* YOUR GOAL
Write out all of the entries that follow, word for word, but skip the pictures.

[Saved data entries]
★ ★ ★ ★

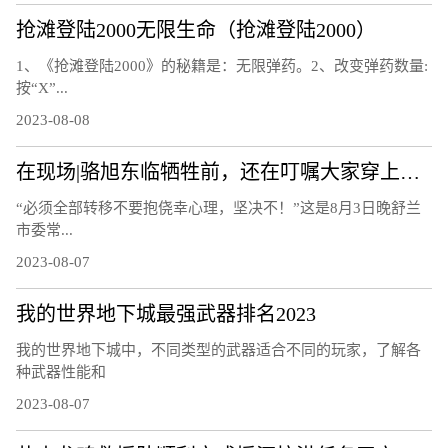
抢滩登陆2000无限生命（抢滩登陆2000）
1、《抢滩登陆2000》的秘籍是：无限弹药。2、改变弹药数量:
按“X”...
2023-08-08
在现场|骆旭东临牺牲前，还在叮嘱大家穿上救生衣
“必须全部转移不要抱侥幸心理，坚决不！”这是8月3日晚舒兰
市委常...
2023-08-07
我的世界地下城最强武器排名2023
我的世界地下城中，不同类型的武器适合不同的玩家，了解各
种武器性能和
2023-08-07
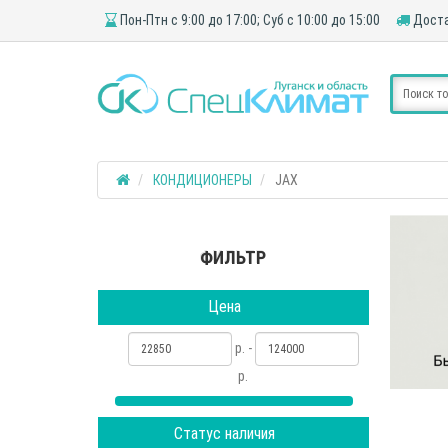
Пон-Птн с 9:00 до 17:00; Суб с 10:00 до 15:00
Доста
КОНДИЦИОНЕРЫ
JAX
ФИЛЬТР
Цена
р. -
р.
Статус наличия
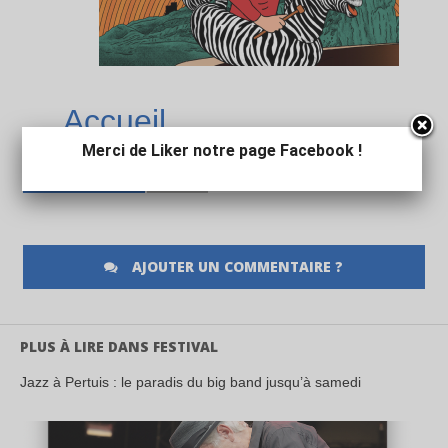
Accueil
Merci de Liker notre page Facebook !
SUR LE MÊME THÈME:
A LA UNE
AJOUTER UN COMMENTAIRE ?
PLUS À LIRE DANS FESTIVAL
Jazz à Pertuis : le paradis du big band jusqu’à samedi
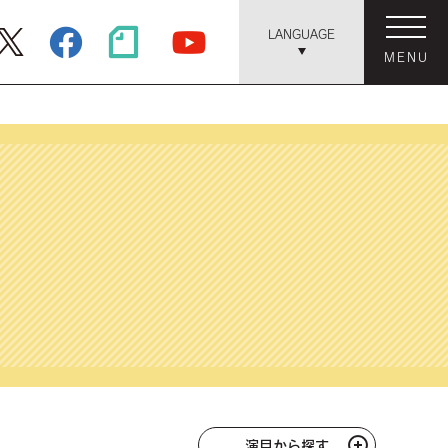
LANGUAGE
MENU
演目から探す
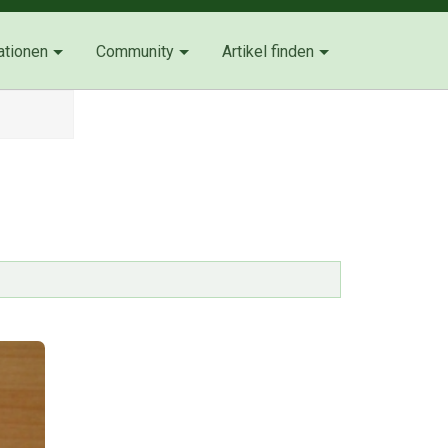
ationen
Community
Artikel finden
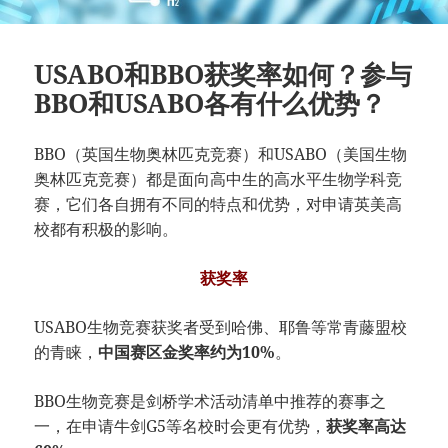
USABO和BBO获奖率如何？参与
BBO和USABO各有什么优势？
BBO（英国生物奥林匹克竞赛）和USABO（美国生物
奥林匹克竞赛）都是面向高中生的高水平生物学科竞
赛，它们各自拥有不同的特点和优势，对申请英美高
校都有积极的影响。
获奖率
USABO生物竞赛获奖者受到哈佛、耶鲁等常青藤盟校
的青睐，
中国赛区金奖率约为10%
。
BBO生物竞赛是剑桥学术活动清单中推荐的赛事之
一，在申请牛剑G5等名校时会更有优势，
获奖率高达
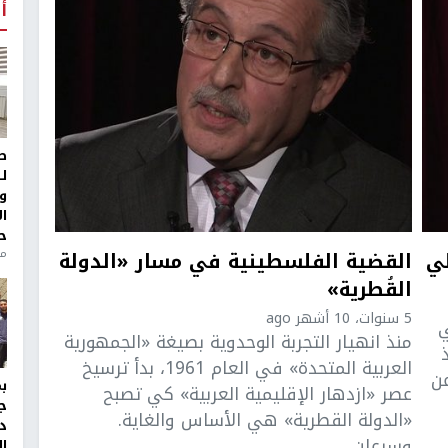
أ
ط
ل
و
ا
ح
لي
القضية الفلسطينية في مسار «الدولة
من
القُطرية»
5 سنوات، 10 أشهر ago
ي
منذ انهيار التجربة الوحدوية بصيغة «الجمهورية
العربية المتحدة» في العام 1961، بدأ ترسيخ
عن
عصر «ازدهار الإقليمية العربية» كي تصبح
ج
«الدولة القطرية» هي الأساس والغاية.
د
وسرعان ...
ال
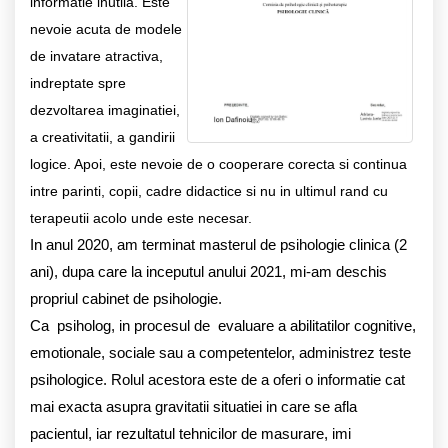
informatie inutila. Este
nevoie acuta de modele
de invatare atractiva,
indreptate spre
dezvoltarea imaginatiei,
a creativitatii, a gandirii
logice.
Apoi, este nevoie de o cooperare corecta si continua
intre parinti, copii, cadre didactice si nu in ultimul rand cu
terapeutii acolo unde este necesar.
In anul 2020, am terminat masterul de psihologie clinica (2
ani), dupa care la inceputul anului 2021, mi-am deschis
propriul cabinet de psihologie.
Ca psiholog, in procesul de evaluare a abilitatilor cognitive,
emotionale, sociale sau a competentelor, administrez teste
psihologice. Rolul acestora este de a oferi o informatie cat
mai exacta asupra gravitatii situatiei in care se afla
pacientul, iar rezultatul tehnicilor de masurare, imi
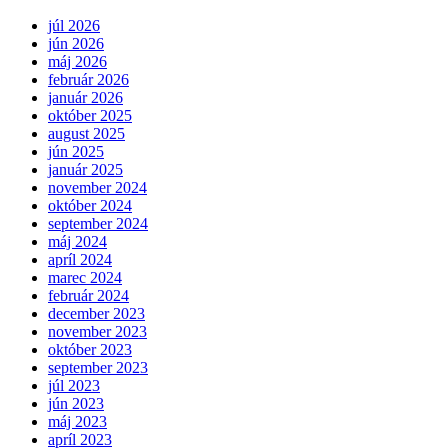
júl 2026
jún 2026
máj 2026
február 2026
január 2026
október 2025
august 2025
jún 2025
január 2025
november 2024
október 2024
september 2024
máj 2024
apríl 2024
marec 2024
február 2024
december 2023
november 2023
október 2023
september 2023
júl 2023
jún 2023
máj 2023
apríl 2023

★ ★ ★ ★

* THE COMPLETED TASK
抢滩登陆2000无限生命（抢滩登陆2000）
1、《抢滩登陆2000》的秘籍是：无限弹药。2、改变弹药数量:
按“X”...
2023-08-08
在现场|骆旭东临牺牲前，还在叮嘱大家穿上救生衣
“必须全部转移不要抱侥幸心理，坚决不！”这是8月3日晚舒兰
市委常...
2023-08-07
我的世界地下城最强武器排名2023
我的世界地下城中，不同类型的武器适合不同的玩家，了解各
种武器性能和
2023-08-07
Пон-Птн с 9:00 до 17:00; Суб с 10:00 до 15:00
Доста
КОНДИЦИОНЕРЫ
JAX
ФИЛЬТР
Цена
р. -
р.
Статус наличия
Accueil
Merci de Liker notre page Facebook !
SUR LE MÊME THÈME:
A LA UNE
AJOUTER UN COMMENTAIRE ?
PLUS À LIRE DANS FESTIVAL
Jazz à Pertuis : le paradis du big band jusqu’à samedi
LANGUAGE
MENU
演目から探す
ationen
Community
Artikel finden
USABO和BBO获奖率如何？参与
BBO和USABO各有什么优势？
BBO（英国生物奥林匹克竞赛）和USABO（美国生物
奥林匹克竞赛）都是面向高中生的高水平生物学科竞
赛，它们各自拥有不同的特点和优势，对申请英美高
校都有积极的影响。
获奖率
USABO生物竞赛获奖者受到哈佛、耶鲁等常青藤盟校
的青睐，
中国赛区金奖率约为10%
。
BBO生物竞赛是剑桥学术活动清单中推荐的赛事之
一，在申请牛剑G5等名校时会更有优势，
获奖率高达
أ
ط
ل
و
ا
ح
لي
القضية الفلسطينية في مسار «الدولة
من
القُطرية»
5 سنوات، 10 أشهر ago
ي
منذ انهيار التجربة الوحدوية بصيغة «الجمهورية
العربية المتحدة» في العام 1961، بدأ ترسيخ
عن
عصر «ازدهار الإقليمية العربية» كي تصبح
ج
«الدولة القطرية» هي الأساس والغاية.
د
وسرعان ...
ال
informatie inutila. Este
nevoie acuta de modele
de invatare atractiva,
indreptate spre
dezvoltarea imaginatiei,
a creativitatii, a gandirii
logice.
Apoi, este nevoie de o cooperare corecta si continua
intre parinti, copii, cadre didactice si nu in ultimul rand cu
terapeutii acolo unde este necesar.
In anul 2020, am terminat masterul de psihologie clinica (2
ani), dupa care la inceputul anului 2021, mi-am deschis
propriul cabinet de psihologie.
Ca psiholog, in procesul de evaluare a abilitatilor cognitive,
emotionale, sociale sau a competentelor, administrez teste
psihologice. Rolul acestora este de a oferi o informatie cat
mai exacta asupra gravitatii situatiei in care se afla
pacientul, iar rezultatul tehnicilor de masurare, imi
júl 2026
jún 2026
máj 2026
február 2026
január 2026
október 2025
august 2025
jún 2025
január 2025
november 2024
október 2024
september 2024
máj 2024
apríl 2024
marec 2024
február 2024
december 2023
november 2023
október 2023
september 2023
júl 2023
jún 2023
máj 2023
apríl 2023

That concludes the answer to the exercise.